In these kinds of situations, it is obvious that love takes time, commitment, patience, and learning. It is an art, a discipline, and certainly, a spiritual path. This path isn’t just there if we happen to feel it and absent if we don’t. It is something we choose again and again, something to give ourselves to, something to keep aiming towards.
One of the ways in which we can learn to love those whom it isn’t automatic to love - which can include, at times, those who are closest to us - is to try to feel for the other, to step out of our own perspective and see things from their point of view.
Why are they doing what they are doing, or feeling what they feel? What brought them to this point? Can I have empathy for what they are going through? In asking these kinds of questions, we leave self behind. There is only her or him, and how we might best respond.
It’s really quite simple, yet very difficult to do: to temporarily drop our own preferences and convictions about the way others should be, and see the other as they are. But with love, we go further than acceptance. We learn to feel with the other. That’s what the word compassion means - to be “co-passionate,” to “suffer with.”
Years ago I found myself in a very painful, adversarial relationship. Like anyone else might do, I complained about the injustice of it; I tried to change the other, and when that didn’t work, to wish the conflict away.
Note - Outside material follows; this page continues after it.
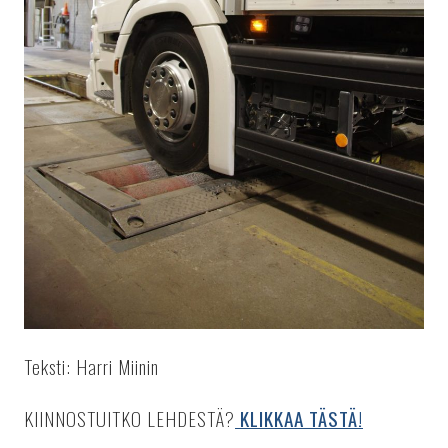
Teksti: Harri Miinin
KIINNOSTUITKO LEHDESTÄ?
KLIKKAA TÄSTÄ!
But at some point it became a spiritual path, a part of my own growth. I had learned enough about myself - about my fear and disappointment and unrealistic expectations - to move further on this spiritual path, towards love. By and by, love took the form of being able to say, I wonder what private hell he went through that makes him be the way he feels he has to be. I felt for him, and genuinely hoped he would find his way. And this was a form of love.
As Philo of Alexandria, a contemporary of Jesus, put it: Be kind, for everyone you meet is fighting a great battle.
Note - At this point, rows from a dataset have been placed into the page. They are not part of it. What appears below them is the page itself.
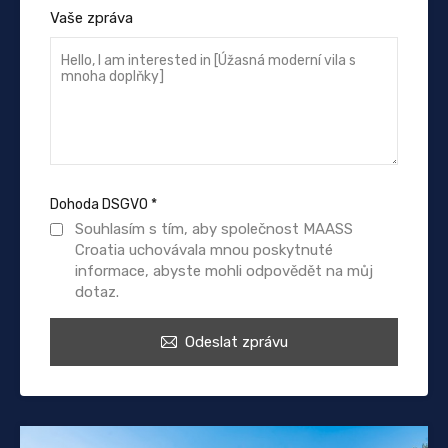
Vaše zpráva
Dohoda DSGVO
*
Souhlasím s tím, aby společnost MAASS
Croatia uchovávala mnou poskytnuté
informace, abyste mohli odpovědět na můj
dotaz.
Odeslat zprávu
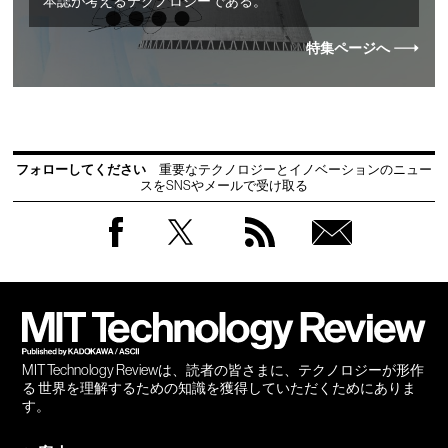
本誌が考えるテクノロジーである。
特集ページへ
フォローしてください
重要なテクノロジーとイノベーションのニュー
スをSNSやメールで受け取る
Facebook
Twitter
RSS
無料
会員
登録
MIT Technology Reviewは、読者の皆さまに、テクノロジーが形作
る 世界を理解するための知識を獲得していただくためにありま
す。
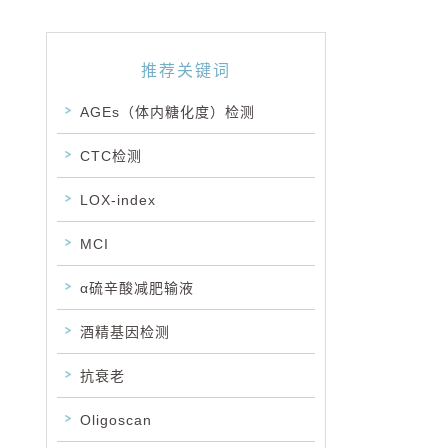
推荐关键词
AGEs（体内糖化度）检测
CTC检测
LOX-index
MCI
α硫辛酸减肥输液
酒精基因检测
抗衰老
Oligoscan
For some of us, however, the hardest person with whom to practice this spiritual discipline is ourselves. Some of us are awfully hard on ourselves, especially when we fail, or when we’re lost. We seem to have no sympathy for ourselves.
It is in these times that the higher self - the more mature self, or the Spirit within, call it what you will - must take a step back from how we think we should be, accept ourselves, and have some feeling for ourselves. The higher self can then advise the struggling self to curl up into a ball, talk it out with someone else, or just be patient, because learning is a process, and because nothing is permanent.
There are many other things that could be said about the lifelong spiritual discipline of learning to love more freely. But it always has something to do with getting the self out of the way - or in the case of loving ourselves, getting an idea of the self out of the way. In this sense, Jesus’ other admonition - to deny ourselves - lies beneath the great commandment to love.
In this great season of Easter, this time of resurrection, we celebrate the work of God in making all things new. God is doing a new thing in you, making you a new creation, as you give yourself more fully to the joy and the discipline of love.